TASK DIRECTIONS >> Below are records. Find each line in them that holds the word "Canvey" and copy it.

RECORDS PROVIDED Block Start

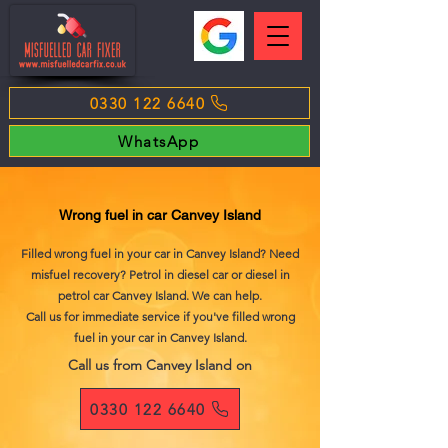
0330 122 6640
WhatsApp
Wrong fuel in car Canvey Island
Filled wrong fuel in your car in Canvey Island? Need
misfuel recovery? Petrol in diesel car or diesel in
petrol car Canvey Island. We can help.
Call us for immediate service if you've filled wrong
fuel in your car in Canvey Island.
Call us from Canvey Island on
0330 122 6640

RECORDS PROVIDED Block End

RESPONSE TO THE TASK >>
Wrong fuel in car Canvey Island
Filled wrong fuel in your car in Canvey Island? Need
petrol car Canvey Island. We can help.
fuel in your car in Canvey Island.
Call us from Canvey Island on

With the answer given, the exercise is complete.